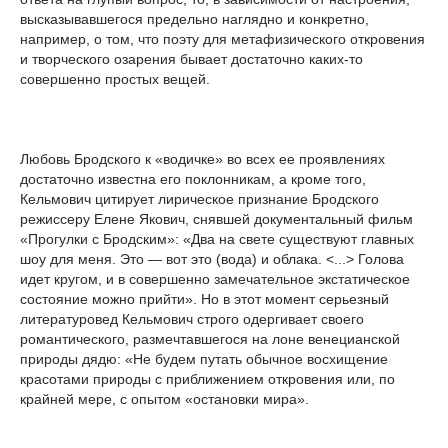
высказывавшегося предельно наглядно и конкретно,
например, о том, что поэту для метафизического откровения
и творческого озарения бывает достаточно каких-то
совершенно простых вещей.
Любовь Бродского к «водичке» во всех ее проявлениях
достаточно известна его поклонникам, а кроме того,
Кельмович цитирует лирическое признание Бродского
режиссеру Елене Якович, снявшей документальный фильм
«Прогулки с Бродским»: «Два на свете существуют главных
шоу для меня. Это — вот это (вода) и облака. <...> Голова
идет кругом, и в совершенно замечательное экстатическое
состояние можно прийти». Но в этот момент серьезный
литературовед Кельмович строго одергивает своего
романтического, размечтавшегося на лоне венецианской
природы дядю: «Не будем путать обычное восхищение
красотами природы с приближением откровения или, по
крайней мере, с опытом «остановки мира».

*-*-*

• Problem to work on
Return the listing above word for word. Keep the images out.

• Response box
высказывавшегося предельно наглядно и конкретно,
например, о том, что поэту для метафизического откровения
и творческого озарения бывает достаточно каких-то
совершенно простых вещей.
Любовь Бродского к «водичке» во всех ее проявлениях
достаточно известна его поклонникам, а кроме того,
Кельмович цитирует лирическое признание Бродского
режиссеру Елене Якович, снявшей документальный фильм
«Прогулки с Бродским»: «Два на свете существуют главных
шоу для меня. Это — вот это (вода) и облака. <...> Голова
идет кругом, и в совершенно замечательное экстатическое
состояние можно прийти». Но в этот момент серьезный
литературовед Кельмович строго одергивает своего
романтического, размечтавшегося на лоне венецианской
природы дядю: «Не будем путать обычное восхищение
красотами природы с приближением откровения или, по
крайней мере, с опытом «остановки мира».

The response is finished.